Find out which module to import Natural
by using Hoogle.
Exercises
Represent the following markup documents as values of Document
:
-
Hello, world!
-
* Welcome To this tutorial about Haskell.
-
Remember that multiple lines with no separation are grouped together into a single paragraph but list items remain separate. # Item 1 of a list # Item 2 of the same list
-
* Compiling programs with ghc Running ghc invokes the Glasgow Haskell Compiler (GHC), and can be used to compile Haskell modules and programs into native executables and libraries. Create a new Haskell source file named hello.hs, and write the following code in it: > main = putStrLn "Hello, Haskell!" Now, we can compile the program by invoking ghc with the file name: > ➜ ghc hello.hs > [1 of 1] Compiling Main ( hello.hs, hello.o ) > Linking hello ... GHC created the following files: - hello.hi - Haskell interface file - hello.o - Object file, the output of the compiler before linking - hello (or hello.exe on Microsoft Windows) - A native runnable executable. GHC will produce an executable when the source file satisfies both conditions: # Defines the main function in the source file # Defines the module name to be Main or does not have a module declaration Otherwise, it will only produce the .o and .hi files.
Solutions:
Solution 1
example1 :: Document
example1 =
[ Paragraph "Hello, world!"
]
Solution 2
example2 :: Document
example2 =
[ Heading 1 "Welcome"
, Paragraph "To this tutorial about Haskell."
]
Solution 3
example3 :: Document
example3 =
[ Paragraph "Remember that multiple lines with no separation are grouped together into a single paragraph but list items remain separate."
, OrderedList
[ "Item 1 of a list"
, "Item 2 of the same list"
]
]
Solution 4
example4 :: Document
example4 =
[ Heading 1 "Compiling programs with ghc"

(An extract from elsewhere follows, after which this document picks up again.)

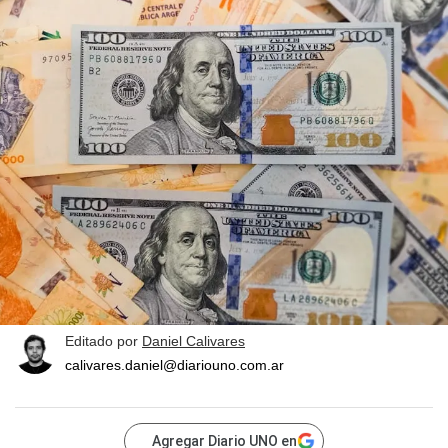
Editado por
Daniel Calivares
calivares.daniel@diariouno.com.ar
Agregar Diario UNO en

, Paragraph "Running ghc invokes the Glasgow Haskell Compiler (GHC), and can be used to compile Haskell modules and programs into native executables and libraries."

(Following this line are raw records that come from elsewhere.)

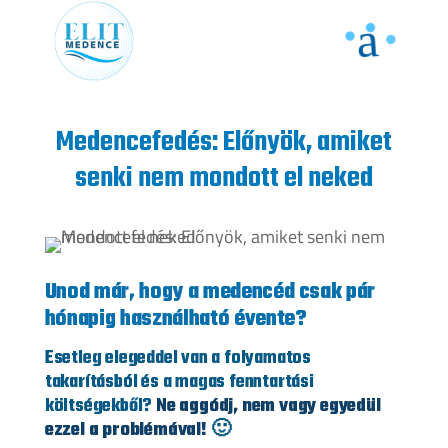
Medencefedés: Előnyök, amiket
senki nem mondott el neked
Unod már, hogy a medencéd csak pár
hónapig használható évente?
Esetleg elegeddel van a folyamatos
takarításból és a magas fenntartási
költségekből?
Ne aggódj, nem vagy egyedül
ezzel a problémával!
🙂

, Paragraph "Create a new Haskell source file named hello.hs, and write the following code in it:"
, CodeBlock
[ "main = putStrLn \"Hello, Haskell!\""
]
, Paragraph "Now, we can compile the program by invoking ghc with the file name:"
, CodeBlock
[ "➜ ghc hello.hs"
, "[1 of 1] Compiling Main ( hello.hs, hello.o )"
, "Linking hello ..."
]
, Paragraph "GHC created the following files:"
, UnorderedList
[ "hello.hi - Haskell interface file"
, "hello.o - Object file, the output of the compiler before linking"

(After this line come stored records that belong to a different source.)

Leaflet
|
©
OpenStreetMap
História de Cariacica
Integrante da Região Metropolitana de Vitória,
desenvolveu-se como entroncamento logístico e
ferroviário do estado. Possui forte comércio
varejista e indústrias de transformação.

, "hello (or hello.exe on Microsoft Windows) - A native runnable executable."
]
, Paragraph "GHC will produce an executable when the source file satisfies both conditions:"
, OrderedList
[ "Defines the main function in the source file"
, "Defines the module name to be Main or does not have a module declaration"
]
, Paragraph "Otherwise, it will only produce the .o and .hi files."
]
Add a new module named Markup
and add the data type definition to it.
Note that in this case, we do want to export the constructors of Structure
.
Solution
-- Markup.hs
module Markup
( Document
, Structure(..)
)
where
import Numeric.Natural
type Document
= [Structure]
data Structure
= Heading Natural String
| Paragraph String
| UnorderedList [String]
| OrderedList [String]
| CodeBlock [String]
Translating directly?
You might ask, "Why do we even need to represent the markup as a type? Why don't we convert it into HTML as soon as we parse it instead?". That's a good question and a valid strategy. The reason we first represent it as a Haskell type is for flexibility and modularity.
If the parsing code is coupled with HTML generation, we lose the ability to pre-process the markup document. For example, we might want to take only a small part of the document (for a summary) and present it, or create a table of content from headings. Or maybe we'd like to add other targets and not just HTML - maybe markdown format or a GUI reader?
Parsing to an "abstract data type" (ADT) representation (one that does not contain the details of the language, for example, '#' for ordered lists) gives us the freedom to do so much more than just conversion to HTML that it's usually worth it, in my opinion, unless you really need to optimize the process.